If thinking about all this makes you kind of nervous, we are not surprised. What you are experiencing is how threatening it feels when the customary boundaries you take for granted, and believe apply to all social and sexual situations, are very different from what you are used to. There are no universally accepted boundaries of gender or attraction among consenting adults, and the limits of sexual exploration are not handed down on stone tablets by some higher authority.
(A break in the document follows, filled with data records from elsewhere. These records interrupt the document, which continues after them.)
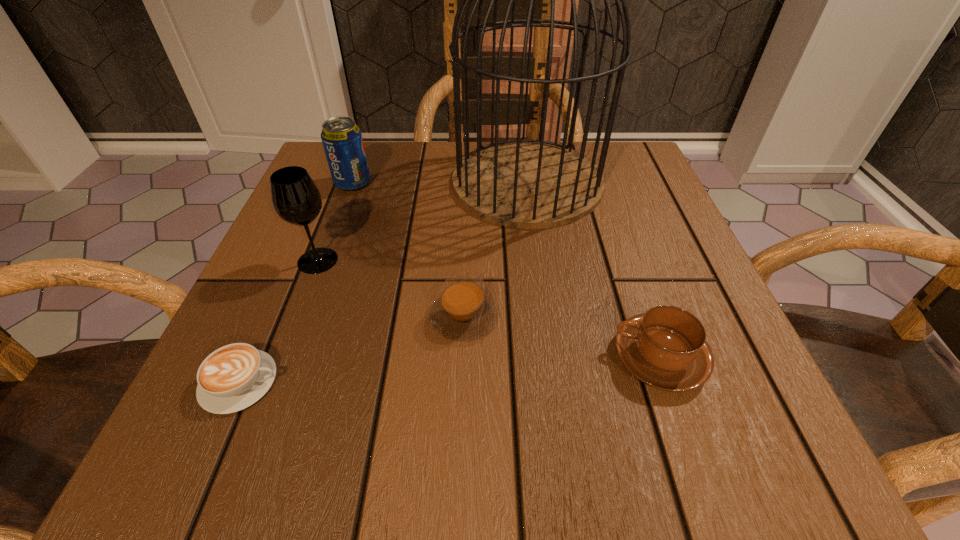 You are a GUI agent. You are given a task and a screenshot of the screen. Output one action in this format:
    pyautogui.click(x=<x>, y=<y>)
    Task: Click on the vacant space that's between the fourth shortest object and the birdcage
    The width and height of the screenshot is (960, 540).
    Given the screenshot: What is the action you would take?
    pyautogui.click(x=440, y=183)

Find the location of a particular element. vacant area that lies between the tallest object and the soda is located at coordinates (440, 183).

I want to click on empty space that is in between the soda and the leftmost cappuccino, so click(297, 282).

Locate an element on the screen. This screenshot has width=960, height=540. free point between the leftmost cappuccino and the soda is located at coordinates (297, 282).

You are a GUI agent. You are given a task and a screenshot of the screen. Output one action in this format:
    pyautogui.click(x=<x>, y=<y>)
    Task: Click on the empty location between the rightmost cappuccino and the second cappuccino from right to left
    The width and height of the screenshot is (960, 540).
    Given the screenshot: What is the action you would take?
    pyautogui.click(x=562, y=337)

Identify the location of free space between the fourth shortest object and the fifth tallest object. (408, 250).

Point out which object is positioned as the second nearest to the second tallest cappuccino. Please provide its 2D coordinates. Your answer should be formatted as a tuple, i.e. [(x, y)], where the tuple contains the x and y coordinates of a point satisfying the conditions above.

[(666, 348)]

What are the coordinates of `object that is the second closest to the rightmost cappuccino` in the screenshot? It's located at (523, 183).

Identify which cappuccino is located as the nearest to the second tallest cappuccino. Please provide its 2D coordinates. Your answer should be formatted as a tuple, i.e. [(x, y)], where the tuple contains the x and y coordinates of a point satisfying the conditions above.

[(666, 348)]

Select which cappuccino is the second closest to the shortest object. Please provide its 2D coordinates. Your answer should be formatted as a tuple, i.e. [(x, y)], where the tuple contains the x and y coordinates of a point satisfying the conditions above.

[(666, 348)] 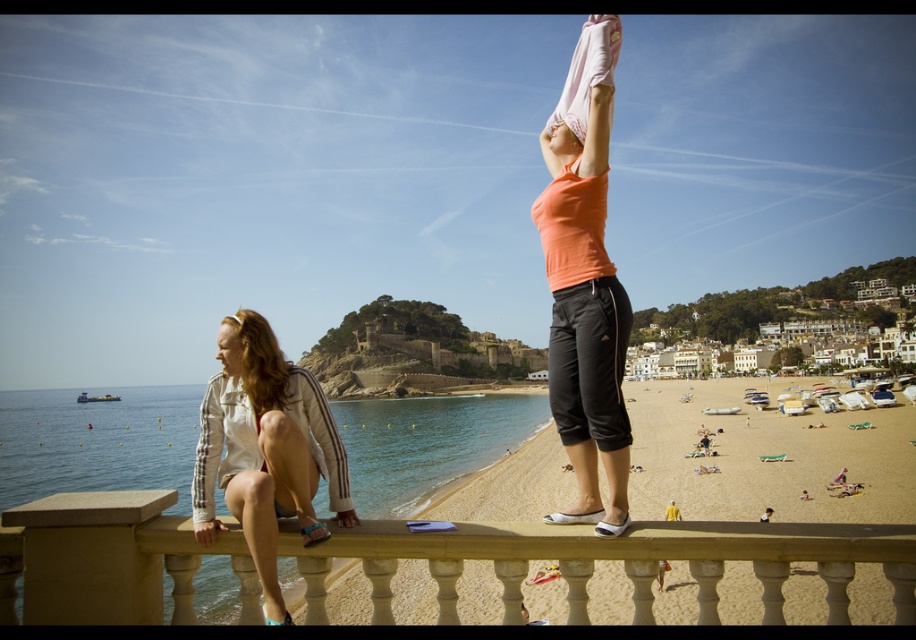 You are a photographer trying to capture both the beige stone balustrade at center and the matte orange tank top at center in a single frame. Given their sizes, which object will appear larger in your photo?

The beige stone balustrade at center will appear larger in the photo because it is bigger than the matte orange tank top at center according to the description.

You are a photographer trying to capture the perfect shot of the beach scene. You notice a point at coordinates (585,342). What object is located at this point?

The point at coordinates (585,342) corresponds to the matte orange tank top at center.

You are a photographer trying to capture the two women on the beach. You notice the matte orange tank top at center and the pink fabric head at upper center. Which one should you focus on if you want to highlight the larger object in your shot?

The matte orange tank top at center is larger in size than the pink fabric head at upper center, so you should focus on the matte orange tank top at center to highlight the larger object. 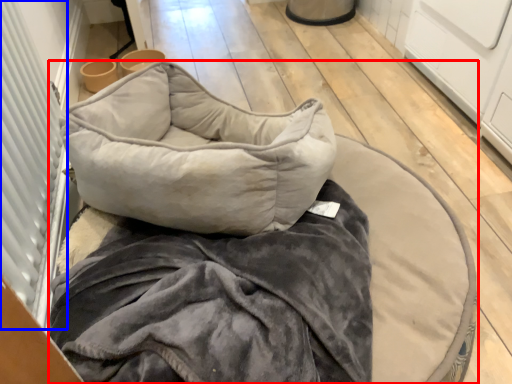 Question: Which object is further to the camera taking this photo, furniture (highlighted by a red box) or screen door (highlighted by a blue box)?

Choices:
 (A) furniture
 (B) screen door

Answer: (A) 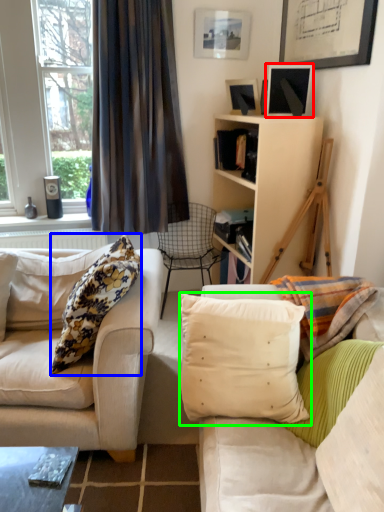 Question: Which object is positioned farthest from picture frame (highlighted by a red box)? Select from pillow (highlighted by a blue box) and pillow (highlighted by a green box).

Choices:
 (A) pillow
 (B) pillow

Answer: (B) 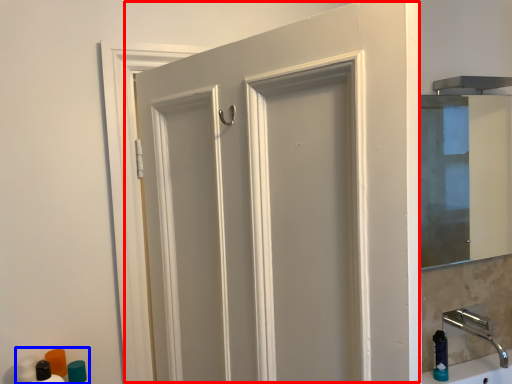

When you look at people who meet your standards of happiness and success without buying into the world’s standards of lifetime heterosexual monogamous pair-bonding, you begin to see how such things can be possible for you too—even if these people aren’t doing it the same way you want to. Recognizing other sexual cultures offers an opportunity to become aware of your own preconceptions and uncertainties. Listen to your fears: they have a lot to teach you about yourself.

Think of Dossie’s old dance club, The Omni. Not knowing what’s what can feel scary—but think of it as a chance to scrap all your preconceptions and start from scratch. It’s only by recognizing all the possibilities out there that you can truly choose the ones that work for you. Then you can be free to figure where you want the boundaries in your life, what your personal limits are, and if you ever want to expand those limits.

Learning and establishing your own boundaries is a great opportunity and a serious responsibility. Accomplishing this amazing task will set you free to explore beyond your wildest dreams.